Microbleed-only patients shared similar demographic, apolipoprotein E, and vascular risk profiles with lobar ICH patients, but had more lobar microbleeds (median, 10 versus 2; P<0.001) and higher leukoaraiosis volumes (median, 31 versus 23 mL; P=0.02). Microbleed-only patients had a nontrivial incidence rate of ICH, not different from patients presenting with ICH (5 versus 8.9 per 100 person-years; adjusted hazard ratio, 0.58; 95% confidence interval, 0.31–1.06; P=0.08). Microbleed-only patients had a higher mortality rate (hazard ratio, 1.67; 95% confidence interval, 1.1–2.6) compared with ICH survivors. Warfarin use and increasing age were independent predictors of future ICH among microbleed-only patients after correction for other covariates.

Conclusions

Patients presenting with isolated lobar microbleeds on MRI have a genetic, neuroimaging, and hemorrhagic risk profile suggestive of severe CAA pathology. They have a substantial risk of incident ICH, potentially affecting decisions regarding anticoagulation in clinical situations.
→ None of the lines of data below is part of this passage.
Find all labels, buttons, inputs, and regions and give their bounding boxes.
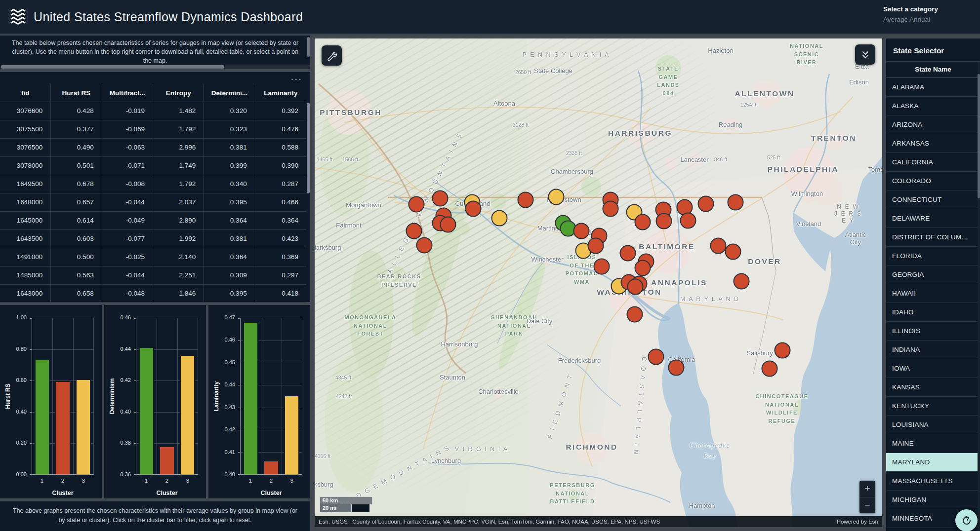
gauge-marker-red[interactable]	[635, 260, 651, 276]
table-menu-ellipsis-icon[interactable]: ...	[290, 71, 302, 82]
table-cell-r6-c2[interactable]: -0.049	[102, 212, 153, 230]
table-cell-r3-c0[interactable]: 3078000	[0, 157, 51, 175]
table-cell-r5-c5[interactable]: 0.466	[255, 193, 306, 212]
gauge-marker-red[interactable]	[406, 223, 422, 239]
gauge-marker-red[interactable]	[668, 360, 685, 376]
table-cell-r0-c0[interactable]: 3076600	[0, 102, 51, 120]
zoom-out-button[interactable]: −	[859, 497, 875, 514]
state-name-column-header[interactable]: State Name	[886, 62, 980, 78]
table-cell-r4-c3[interactable]: 1.792	[153, 175, 204, 193]
gauge-marker-red[interactable]	[698, 196, 714, 212]
table-cell-r0-c1[interactable]: 0.428	[51, 102, 102, 120]
table-cell-r2-c3[interactable]: 2.996	[153, 139, 204, 157]
state-row-arkansas[interactable]: ARKANSAS	[886, 134, 980, 153]
table-vertical-scrollbar[interactable]	[307, 103, 310, 320]
table-cell-r4-c4[interactable]: 0.340	[204, 175, 255, 193]
cluster-bar-3[interactable]	[284, 395, 299, 474]
table-cell-r0-c2[interactable]: -0.019	[102, 102, 153, 120]
table-cell-r10-c1[interactable]: 0.658	[51, 285, 102, 303]
gauge-marker-red[interactable]	[627, 306, 643, 323]
table-cell-r5-c2[interactable]: -0.044	[102, 193, 153, 212]
state-row-maryland[interactable]: MARYLAND	[886, 453, 980, 472]
cluster-bar-1[interactable]	[35, 359, 50, 474]
gauge-marker-red[interactable]	[573, 223, 590, 239]
table-cell-r2-c5[interactable]: 0.588	[255, 139, 306, 157]
cluster-bar-3[interactable]	[76, 379, 91, 474]
state-row-connecticut[interactable]: CONNECTICUT	[886, 190, 980, 209]
table-cell-r7-c4[interactable]: 0.381	[204, 230, 255, 248]
gauge-marker-red[interactable]	[518, 192, 534, 208]
gauge-marker-red[interactable]	[775, 342, 791, 359]
table-cell-r1-c2[interactable]: -0.069	[102, 120, 153, 139]
state-list-scrollbar[interactable]	[978, 62, 980, 531]
table-cell-r6-c0[interactable]: 1645000	[0, 212, 51, 230]
table-cell-r5-c3[interactable]: 2.037	[153, 193, 204, 212]
state-row-alaska[interactable]: ALASKA	[886, 97, 980, 115]
table-cell-r2-c2[interactable]: -0.063	[102, 139, 153, 157]
state-row-arizona[interactable]: ARIZONA	[886, 115, 980, 134]
gauge-marker-red[interactable]	[635, 214, 651, 230]
table-header-4[interactable]: Determini...	[204, 84, 255, 102]
cluster-bar-2[interactable]	[159, 446, 174, 474]
table-cell-r7-c3[interactable]: 1.992	[153, 230, 204, 248]
table-cell-r1-c5[interactable]: 0.476	[255, 120, 306, 139]
table-cell-r0-c3[interactable]: 1.482	[153, 102, 204, 120]
cluster-bar-1[interactable]	[243, 322, 258, 474]
state-row-colorado[interactable]: COLORADO	[886, 172, 980, 190]
table-cell-r1-c4[interactable]: 0.323	[204, 120, 255, 139]
description-horizontal-scrollbar[interactable]	[0, 65, 310, 69]
table-cell-r5-c0[interactable]: 1648000	[0, 193, 51, 212]
gauge-marker-red[interactable]	[588, 238, 604, 254]
gauge-marker-red[interactable]	[627, 279, 644, 295]
table-cell-r3-c1[interactable]: 0.501	[51, 157, 102, 175]
gauge-marker-red[interactable]	[603, 201, 619, 217]
table-cell-r3-c5[interactable]: 0.390	[255, 157, 306, 175]
table-cell-r4-c5[interactable]: 0.287	[255, 175, 306, 193]
description-vertical-scrollbar[interactable]	[307, 37, 310, 57]
map-tools-wrench-button[interactable]	[322, 45, 342, 66]
table-cell-r3-c4[interactable]: 0.399	[204, 157, 255, 175]
state-row-hawaii[interactable]: HAWAII	[886, 284, 980, 303]
table-cell-r0-c4[interactable]: 0.320	[204, 102, 255, 120]
gauge-marker-red[interactable]	[680, 213, 696, 229]
table-cell-r2-c0[interactable]: 3076500	[0, 139, 51, 157]
table-cell-r8-c3[interactable]: 2.140	[153, 248, 204, 266]
table-cell-r6-c5[interactable]: 0.364	[255, 212, 306, 230]
map-view[interactable]: P E N N S Y L V A N I AState CollegeHazl…	[315, 38, 882, 527]
gauge-marker-red[interactable]	[416, 237, 433, 254]
table-cell-r10-c5[interactable]: 0.418	[255, 285, 306, 303]
menu-waves-icon[interactable]	[8, 6, 30, 28]
state-row-alabama[interactable]: ALABAMA	[886, 78, 980, 97]
table-cell-r2-c1[interactable]: 0.490	[51, 139, 102, 157]
table-header-3[interactable]: Entropy	[153, 84, 204, 102]
table-cell-r8-c4[interactable]: 0.364	[204, 248, 255, 266]
table-cell-r1-c0[interactable]: 3075500	[0, 120, 51, 139]
table-header-2[interactable]: Multifract...	[102, 84, 153, 102]
state-row-florida[interactable]: FLORIDA	[886, 247, 980, 266]
table-header-5[interactable]: Laminarity	[255, 84, 306, 102]
table-cell-r4-c0[interactable]: 1649500	[0, 175, 51, 193]
cluster-bar-2[interactable]	[55, 381, 70, 474]
gauge-marker-red[interactable]	[408, 196, 425, 213]
table-cell-r10-c4[interactable]: 0.395	[204, 285, 255, 303]
gauge-marker-red[interactable]	[656, 213, 672, 229]
state-row-michigan[interactable]: MICHIGAN	[886, 491, 980, 509]
table-cell-r1-c3[interactable]: 1.792	[153, 120, 204, 139]
table-cell-r4-c2[interactable]: -0.008	[102, 175, 153, 193]
gauge-marker-red[interactable]	[465, 201, 482, 217]
cluster-bar-2[interactable]	[263, 460, 279, 474]
table-cell-r9-c5[interactable]: 0.297	[255, 266, 306, 285]
gauge-marker-red[interactable]	[762, 361, 778, 377]
category-selector[interactable]: Select a category Average Annual	[883, 5, 975, 23]
table-cell-r4-c1[interactable]: 0.678	[51, 175, 102, 193]
state-row-kentucky[interactable]: KENTUCKY	[886, 397, 980, 416]
reset-refresh-button[interactable]	[955, 509, 978, 531]
state-row-indiana[interactable]: INDIANA	[886, 341, 980, 359]
table-cell-r7-c2[interactable]: -0.077	[102, 230, 153, 248]
state-row-california[interactable]: CALIFORNIA	[886, 153, 980, 172]
table-cell-r1-c1[interactable]: 0.377	[51, 120, 102, 139]
table-cell-r10-c0[interactable]: 1643000	[0, 285, 51, 303]
state-row-delaware[interactable]: DELAWARE	[886, 209, 980, 228]
cluster-bar-3[interactable]	[180, 355, 195, 474]
table-header-0[interactable]: fid	[0, 84, 51, 102]
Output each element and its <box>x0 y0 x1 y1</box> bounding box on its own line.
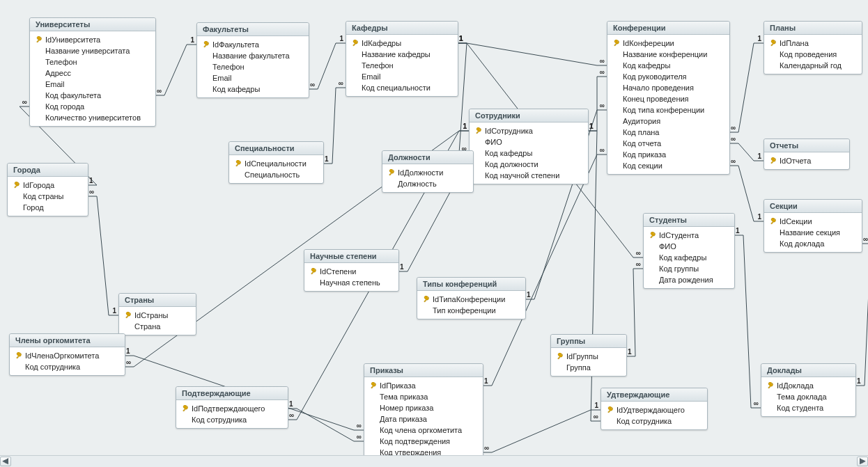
table-dolzhnosti[interactable]: ДолжностиIdДолжностиДолжность <box>382 150 474 193</box>
field[interactable]: Научная степень <box>306 277 397 288</box>
field[interactable]: Код отчета <box>609 138 728 149</box>
pk-field[interactable]: IdУниверситета <box>31 34 154 45</box>
field[interactable]: Код руководителя <box>609 71 728 82</box>
field[interactable]: Название университата <box>31 45 154 56</box>
pk-field[interactable]: IdУдтверждающего <box>603 404 706 415</box>
table-otchety[interactable]: ОтчетыIdОтчета <box>764 138 850 170</box>
table-prikazy[interactable]: ПриказыIdПриказаТема приказаНомер приказ… <box>364 363 483 461</box>
field[interactable]: Код секции <box>609 160 728 171</box>
field[interactable]: Код подтверждения <box>366 436 481 447</box>
field[interactable]: Код приказа <box>609 149 728 160</box>
field[interactable]: ФИО <box>645 241 733 252</box>
field[interactable]: Название факультета <box>199 50 307 61</box>
field[interactable]: Код города <box>31 101 154 112</box>
pk-field[interactable]: IdГорода <box>9 180 86 191</box>
pk-field[interactable]: IdПриказа <box>366 380 481 391</box>
table-universitety[interactable]: УниверситетыIdУниверситетаНазвание униве… <box>29 17 156 127</box>
pk-field[interactable]: IdГруппы <box>552 351 625 362</box>
horizontal-scrollbar[interactable]: ⯇ ⯈ <box>0 455 868 467</box>
pk-field[interactable]: IdДолжности <box>384 167 472 178</box>
field[interactable]: Код должности <box>471 159 587 170</box>
pk-field[interactable]: IdДоклада <box>763 380 854 391</box>
field[interactable]: Код научной степени <box>471 170 587 181</box>
field[interactable]: Название секция <box>766 227 860 238</box>
field[interactable]: Код факультета <box>31 90 154 101</box>
field[interactable]: Код доклада <box>766 238 860 249</box>
field[interactable]: Код кафедры <box>645 252 733 263</box>
table-podtverzh[interactable]: ПодтверждающиеIdПодтверждающегоКод сотру… <box>176 386 288 429</box>
field[interactable]: Код кафедры <box>199 84 307 95</box>
table-stepeni[interactable]: Научные степениIdСтепениНаучная степень <box>304 249 399 292</box>
pk-field[interactable]: IdКафедры <box>348 38 456 49</box>
table-kafedry[interactable]: КафедрыIdКафедрыНазвание кафедрыТелефонE… <box>346 21 458 97</box>
field[interactable]: Дата приказа <box>366 413 481 425</box>
field[interactable]: Код сотрудника <box>11 361 123 372</box>
field[interactable]: Код члена оргкометита <box>366 425 481 436</box>
field[interactable]: Тема приказа <box>366 391 481 402</box>
field[interactable]: Код страны <box>9 191 86 202</box>
pk-field[interactable]: IdСтраны <box>121 310 194 321</box>
field[interactable]: Тип конференции <box>419 305 524 316</box>
table-title[interactable]: Планы <box>764 22 862 35</box>
field[interactable]: Email <box>31 79 154 90</box>
pk-field[interactable]: IdСтепени <box>306 266 397 277</box>
pk-field[interactable]: IdКонфереции <box>609 38 728 49</box>
table-title[interactable]: Удтверждающие <box>601 388 707 402</box>
field[interactable]: Код типа конференции <box>609 104 728 116</box>
table-udtverzh[interactable]: УдтверждающиеIdУдтверждающегоКод сотрудн… <box>600 388 708 430</box>
field[interactable]: Телефон <box>348 60 456 71</box>
field[interactable]: Название кафедры <box>348 49 456 60</box>
table-studenty[interactable]: СтудентыIdСтудентаФИОКод кафедрыКод груп… <box>643 213 735 289</box>
table-title[interactable]: Кафедры <box>346 22 458 35</box>
pk-field[interactable]: IdСекции <box>766 216 860 227</box>
field[interactable]: Телефон <box>199 61 307 72</box>
table-gruppy[interactable]: ГруппыIdГруппыГруппа <box>550 334 627 377</box>
field[interactable]: Страна <box>121 321 194 332</box>
field[interactable]: Код группы <box>645 263 733 274</box>
table-sotrudniki[interactable]: СотрудникиIdСотрудникаФИОКод кафедрыКод … <box>469 109 589 184</box>
field[interactable]: Код проведения <box>766 49 860 60</box>
table-title[interactable]: Научные степени <box>304 250 398 263</box>
relationships-canvas[interactable]: 1∞1∞1∞1∞1∞1∞1∞1∞1∞1∞1∞1∞1∞1∞1∞1∞1∞1∞1∞1∞… <box>0 0 868 467</box>
scroll-right-button[interactable]: ⯈ <box>857 457 868 466</box>
scroll-left-button[interactable]: ⯇ <box>0 457 11 466</box>
field[interactable]: Тема доклада <box>763 391 854 402</box>
table-spetsialnosti[interactable]: СпециальностиIdСпециальностиСпециальност… <box>228 141 324 184</box>
table-title[interactable]: Должности <box>382 151 473 164</box>
field[interactable]: Адресс <box>31 68 154 79</box>
table-title[interactable]: Студенты <box>644 214 734 227</box>
table-fakultety[interactable]: ФакультетыIdФакультетаНазвание факультет… <box>196 22 309 98</box>
field[interactable]: Конец проведения <box>609 93 728 104</box>
pk-field[interactable]: IdТипаКонференции <box>419 294 524 305</box>
field[interactable]: Код сотрудника <box>603 415 706 427</box>
field[interactable]: Код плана <box>609 127 728 138</box>
table-sektsii[interactable]: СекцииIdСекцииНазвание секцияКод доклада <box>764 199 862 253</box>
field[interactable]: Специальность <box>231 169 322 180</box>
field[interactable]: Код кафедры <box>471 148 587 159</box>
field[interactable]: Код сотрудника <box>178 414 286 425</box>
pk-field[interactable]: IdСпециальности <box>231 158 322 169</box>
table-tipy[interactable]: Типы конференцийIdТипаКонференцииТип кон… <box>417 277 526 319</box>
table-title[interactable]: Конференции <box>607 22 729 35</box>
table-title[interactable]: Страны <box>119 294 196 307</box>
table-plany[interactable]: ПланыIdПланаКод проведенияКалендарный го… <box>764 21 862 74</box>
pk-field[interactable]: IdПлана <box>766 38 860 49</box>
table-title[interactable]: Города <box>8 164 88 177</box>
field[interactable]: Город <box>9 202 86 213</box>
field[interactable]: Код кафедры <box>609 60 728 71</box>
field[interactable]: Аудитория <box>609 116 728 127</box>
field[interactable]: Код специальности <box>348 82 456 93</box>
table-title[interactable]: Типы конференций <box>417 278 525 291</box>
table-strany[interactable]: СтраныIdСтраныСтрана <box>118 293 196 335</box>
field[interactable]: Код студента <box>763 402 854 413</box>
table-title[interactable]: Университеты <box>30 18 155 31</box>
pk-field[interactable]: IdСотрудника <box>471 125 587 136</box>
table-title[interactable]: Группы <box>551 335 626 348</box>
table-title[interactable]: Приказы <box>364 364 483 377</box>
table-title[interactable]: Сотрудники <box>470 109 588 122</box>
table-title[interactable]: Доклады <box>761 364 855 377</box>
field[interactable]: Количество университетов <box>31 112 154 123</box>
field[interactable]: Начало проведения <box>609 82 728 93</box>
table-goroda[interactable]: ГородаIdГородаКод страныГород <box>7 163 88 216</box>
field[interactable]: Название конференции <box>609 49 728 60</box>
Keywords: cerebral amyloid angiopathy, cerebral hemorrhage, cerebral microbleeds, magnetic resonance imaging


Cerebral amyloid angiopathy (CAA) represents amyloid β-peptide deposition in small- and medium-sized blood vessels in the brain, leading to hemorrhagic and ischemic injury.15 Classically, CAA patients are diagnosed when they develop lobar intracerebral hemorrhage (ICH), a severe type of stroke resulting in high rates of mortality and disability.6,7 Lobar microbleeds on T2*-weighted MRI have also been identified as a marker of CAA severity and constitute an important component of the Boston criteria, a validated set of clinical-radiological features that showed high accuracy in CAA diagnosis.810 The Boston criteria were originally validated in patients presenting with lobar ICH. With growing use of T2*-weighted MRI and increasing awareness of this condition, however, the diagnosis of CAA is now often considered in the setting of isolated lobar microbleeds in patients with neurological symptoms not related to ICH.1113 Detection of lobar micro-bleeds in large proportions of stroke-free, community-dwelling older individuals1315 also raises the question of whether many or most of them have advanced CAA or are at risk of future ICH. This issue is particularly important for individuals needing long-term anticoagulation, as there are few data about the risk of ICH in the setting of isolated lobar microbleeds.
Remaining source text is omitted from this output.